Why it earned this rating
Our assessment
VAROOM II is an unusual variable annuity built on low-cost iShares and Vanguard ETF subaccounts with a short 5-year surrender and no market value adjustment. The structure is clean and the optional GLWB is fairly priced, but the 1.90% base separate-account charge is steep for a stripped-down accumulation contract and the IRA-only restriction narrows its fit. It lands mid-pack in its peer group — better-designed than a typical high-fee VA, but hard to justify over holding the same ETFs in a regular IRA unless you want the income rider.
The short version
This is a tax-deferred IRA wrapper around a menu of low-cost index ETFs, sold with an optional guaranteed lifetime income rider you can turn on or leave off. What makes it different from most variable annuities is the ETF-based subaccount lineup and the relatively short 5-year surrender with no market value adjustment. What keeps it from being a slam-dunk is the 1.90% annual separate-account charge, which is a real drag on a contract whose whole pitch is low-cost index exposure. If you want the income guarantee, the math gets more interesting. If you just want the ETFs, your own IRA already gives you tax deferral for free.
Key facts
The full review
Is Integrity VAROOM II a Good Annuity?
It depends on why you want it. For an IRA owner who wants a guaranteed lifetime income rider wrapped around low-cost index ETFs, it is a reasonable, fairly transparent option. For someone who just wants cheap index exposure with tax deferral, it is hard to justify — the contract sits inside an IRA, which is already tax-deferred, so you are paying 1.90% a year for a wrapper that duplicates a benefit you already have. The product earns its keep only when you value the income guarantee or the disciplined allocation structure.
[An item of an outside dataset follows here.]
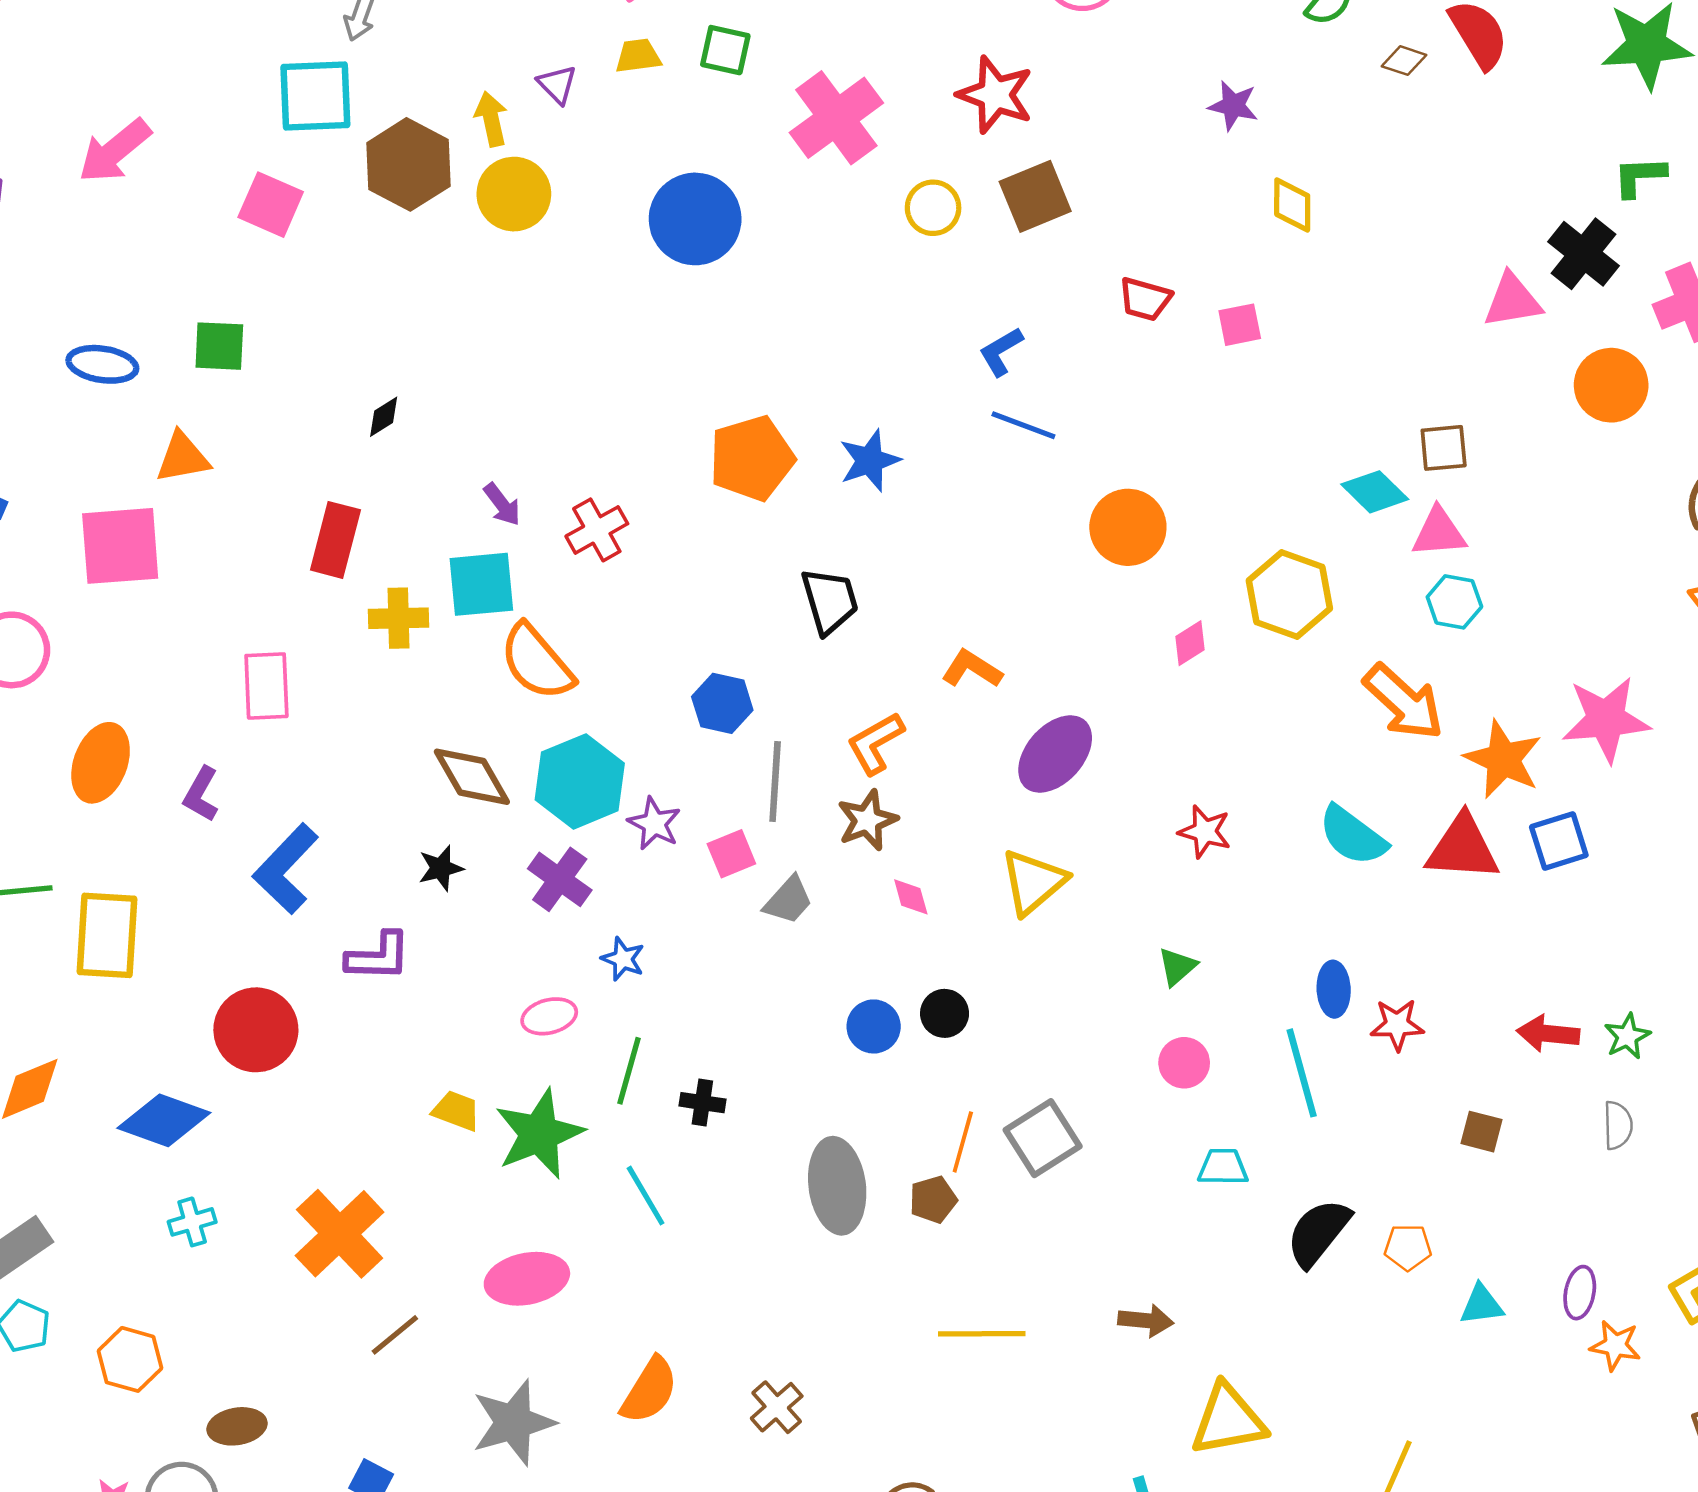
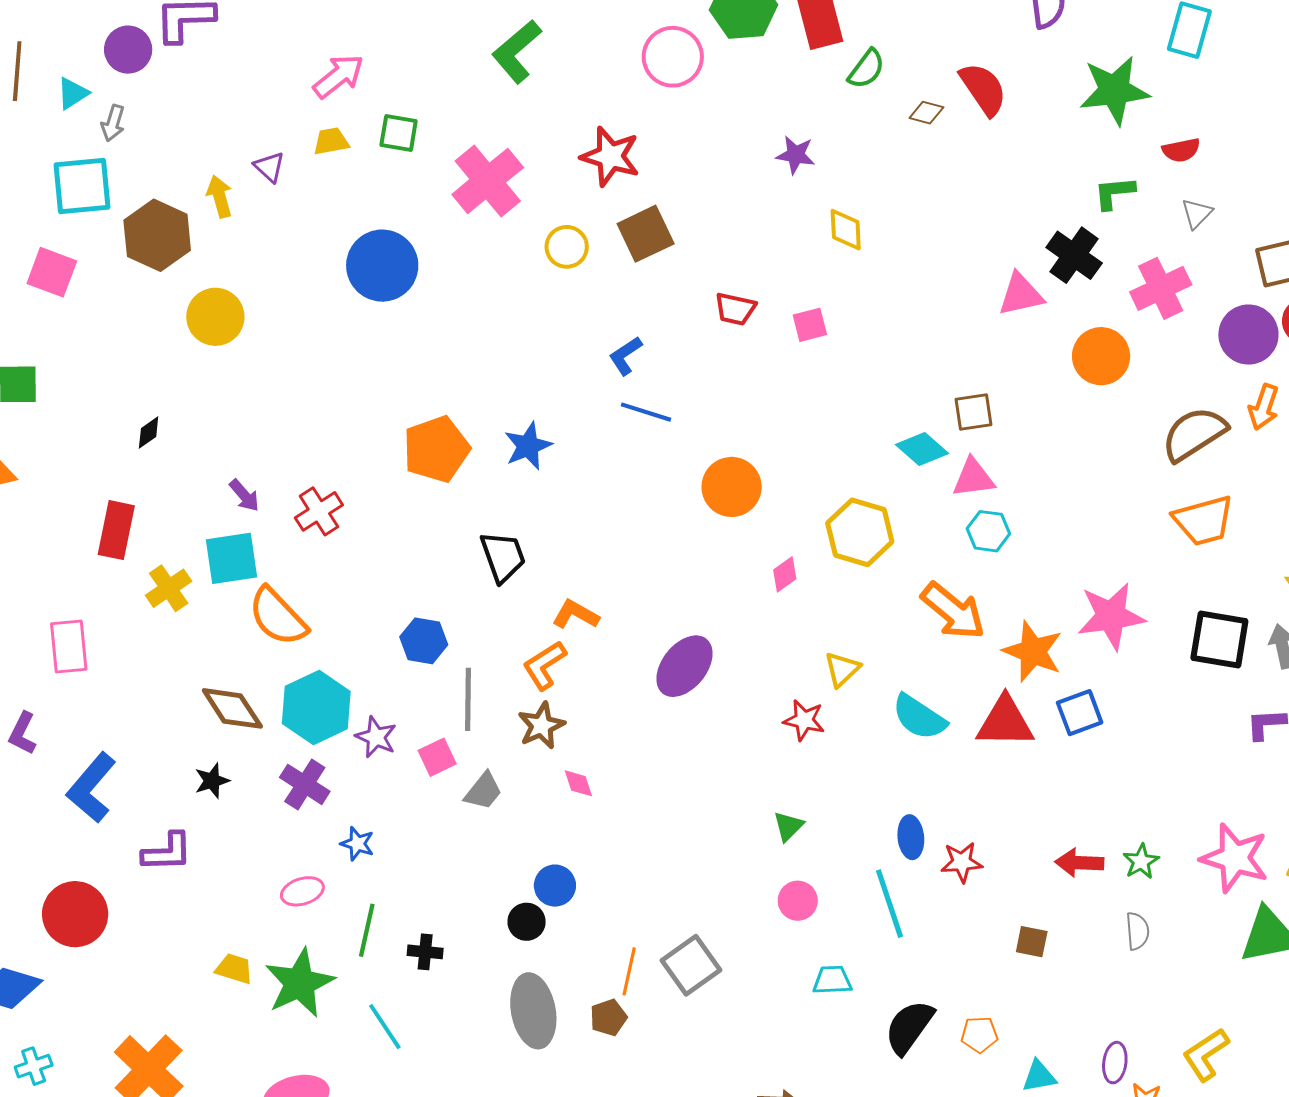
yellow circle: (514, 194) -> (215, 317), moved
yellow cross: (399, 618) -> (169, 588), turned -30
orange L-shape: (972, 669) -> (575, 614), moved
yellow triangle: (1033, 882) -> (842, 669), moved, size x0.7
black circle: (945, 1013) -> (527, 922), moved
Why Someone Would Buy This Annuity
The rational reason to buy VAROOM II is the optional guaranteed lifetime withdrawal benefit. It lets you keep market-linked growth potential through the ETF subaccounts while bolting on a floor of guaranteed lifetime income you control the timing of. The secondary reason is cost discipline on the investment side: most variable annuities bury you in expensive actively managed funds, and this one uses index ETFs with net expenses as low as 0.03%. For an IRA holder who specifically wants insurance-backed income but does not want to overpay on fund fees, that combination is genuinely uncommon.
Who This Annuity Is Best For
I think this is best for someone in or near retirement, holding qualified money (traditional IRA, Roth IRA, or SEP IRA only — this contract cannot be bought with non-qualified dollars), who wants the option to convert part of their savings into guaranteed lifetime income while keeping market upside. It suits a person who values a short 5-year commitment over the 7-to-10-year lockups common in this space. It is a poor fit for anyone who just wants low-cost index growth — a regular brokerage IRA holding the same ETFs costs far less — and for anyone who needs flexible access to large sums, since allocation and transfer rules here are tightly restricted.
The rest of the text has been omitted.